(Stored records)
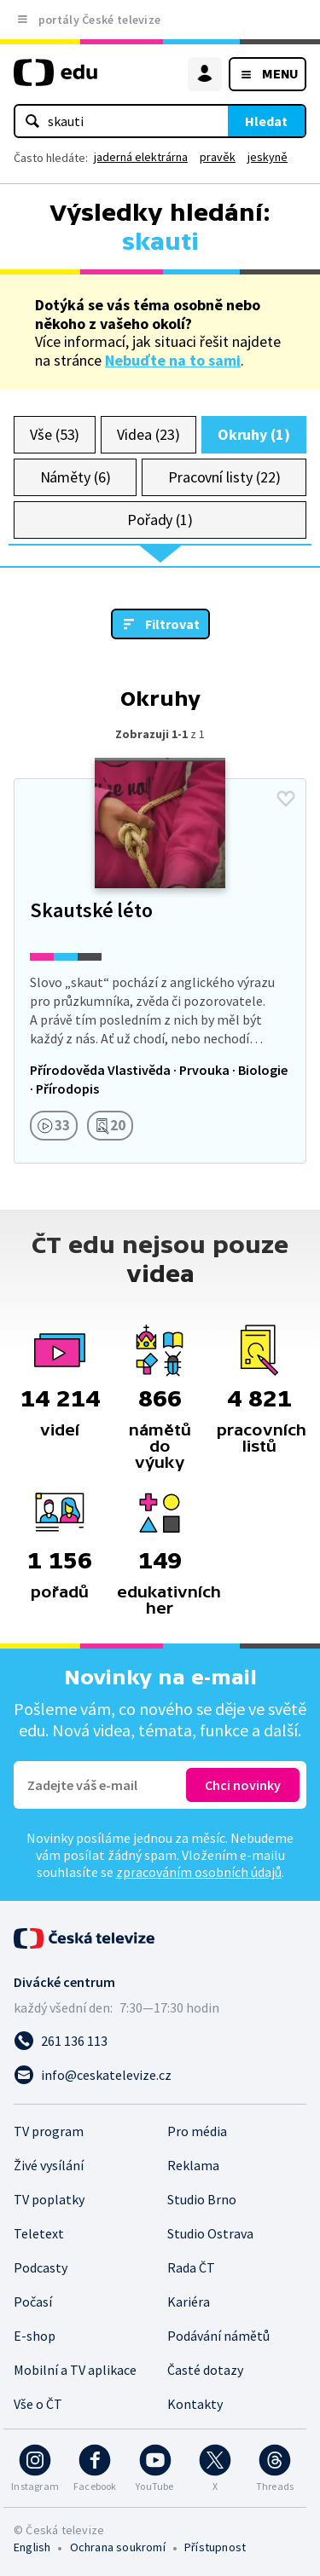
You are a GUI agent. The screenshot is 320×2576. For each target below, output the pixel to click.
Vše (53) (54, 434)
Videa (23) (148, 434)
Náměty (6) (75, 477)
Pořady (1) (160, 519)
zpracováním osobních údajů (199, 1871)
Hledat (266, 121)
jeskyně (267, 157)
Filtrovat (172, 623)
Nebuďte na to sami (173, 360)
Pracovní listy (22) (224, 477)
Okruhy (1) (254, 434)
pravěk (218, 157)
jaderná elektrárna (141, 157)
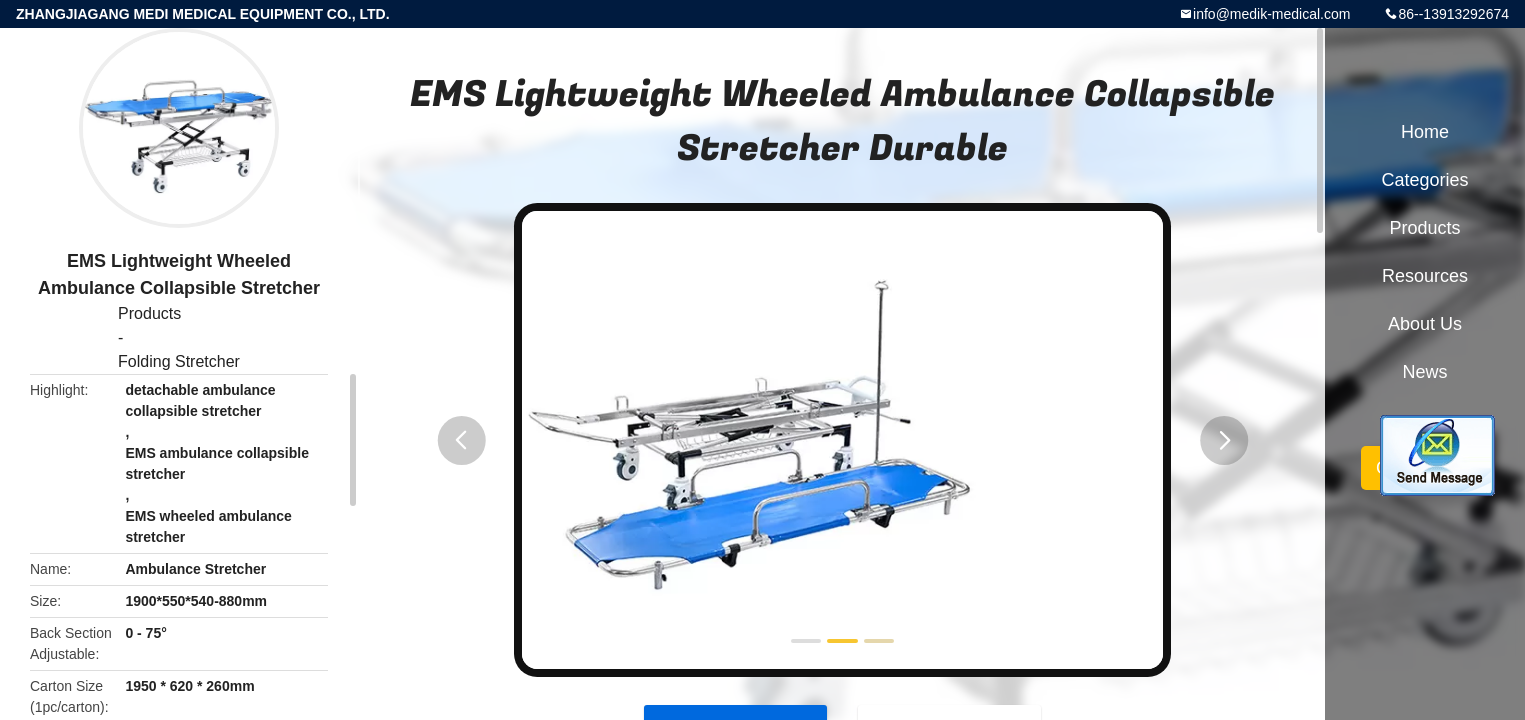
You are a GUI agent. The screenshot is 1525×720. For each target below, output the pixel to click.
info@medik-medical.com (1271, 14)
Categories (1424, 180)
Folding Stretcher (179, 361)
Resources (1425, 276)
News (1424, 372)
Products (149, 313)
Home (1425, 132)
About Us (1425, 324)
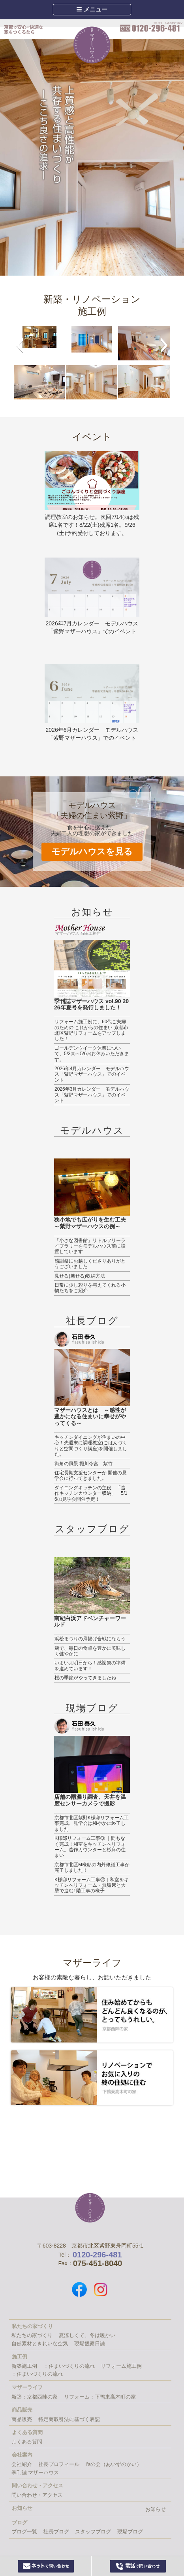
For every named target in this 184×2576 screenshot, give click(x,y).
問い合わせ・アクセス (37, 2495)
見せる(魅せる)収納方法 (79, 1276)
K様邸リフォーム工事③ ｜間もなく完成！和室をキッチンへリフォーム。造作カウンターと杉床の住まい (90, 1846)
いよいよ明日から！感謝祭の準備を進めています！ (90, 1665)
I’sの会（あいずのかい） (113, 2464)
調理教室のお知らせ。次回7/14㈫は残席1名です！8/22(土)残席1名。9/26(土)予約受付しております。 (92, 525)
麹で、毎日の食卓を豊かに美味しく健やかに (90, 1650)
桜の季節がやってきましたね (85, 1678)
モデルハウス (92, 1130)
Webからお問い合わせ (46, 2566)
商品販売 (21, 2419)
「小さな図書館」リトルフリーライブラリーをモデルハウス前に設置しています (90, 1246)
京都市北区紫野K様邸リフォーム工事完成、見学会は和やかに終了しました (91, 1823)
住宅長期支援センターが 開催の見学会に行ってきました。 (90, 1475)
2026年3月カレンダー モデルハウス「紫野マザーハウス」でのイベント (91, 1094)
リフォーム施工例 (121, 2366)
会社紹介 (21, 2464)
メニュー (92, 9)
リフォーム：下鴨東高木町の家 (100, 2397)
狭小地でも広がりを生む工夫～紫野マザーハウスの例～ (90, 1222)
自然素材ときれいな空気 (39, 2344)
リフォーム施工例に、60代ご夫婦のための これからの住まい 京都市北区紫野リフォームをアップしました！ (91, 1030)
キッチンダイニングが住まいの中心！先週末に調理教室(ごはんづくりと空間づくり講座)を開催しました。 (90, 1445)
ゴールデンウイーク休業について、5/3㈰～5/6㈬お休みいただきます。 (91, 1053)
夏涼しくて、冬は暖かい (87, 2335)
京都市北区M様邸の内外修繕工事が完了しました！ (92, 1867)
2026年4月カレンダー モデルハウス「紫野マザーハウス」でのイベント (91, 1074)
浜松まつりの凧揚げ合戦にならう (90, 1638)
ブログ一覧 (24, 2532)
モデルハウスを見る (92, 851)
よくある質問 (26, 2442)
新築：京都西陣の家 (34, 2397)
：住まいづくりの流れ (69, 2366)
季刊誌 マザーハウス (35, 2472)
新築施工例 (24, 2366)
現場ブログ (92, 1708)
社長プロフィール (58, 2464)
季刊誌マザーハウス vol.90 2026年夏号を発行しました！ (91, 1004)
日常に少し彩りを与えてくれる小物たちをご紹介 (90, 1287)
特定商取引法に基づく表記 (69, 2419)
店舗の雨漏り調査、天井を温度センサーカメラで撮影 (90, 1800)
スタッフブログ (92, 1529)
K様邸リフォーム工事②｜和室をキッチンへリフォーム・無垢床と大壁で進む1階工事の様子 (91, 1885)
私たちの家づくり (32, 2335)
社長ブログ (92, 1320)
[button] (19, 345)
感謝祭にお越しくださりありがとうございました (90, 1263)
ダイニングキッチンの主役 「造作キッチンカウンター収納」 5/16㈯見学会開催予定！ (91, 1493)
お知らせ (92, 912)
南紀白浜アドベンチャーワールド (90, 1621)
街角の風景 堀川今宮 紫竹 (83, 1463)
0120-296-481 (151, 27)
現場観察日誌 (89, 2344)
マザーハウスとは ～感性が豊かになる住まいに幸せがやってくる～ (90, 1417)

PROBLEM DETAILS:
Count how many lines in the entries contain "below", then state that number alone.

TASK OUTPUT:
2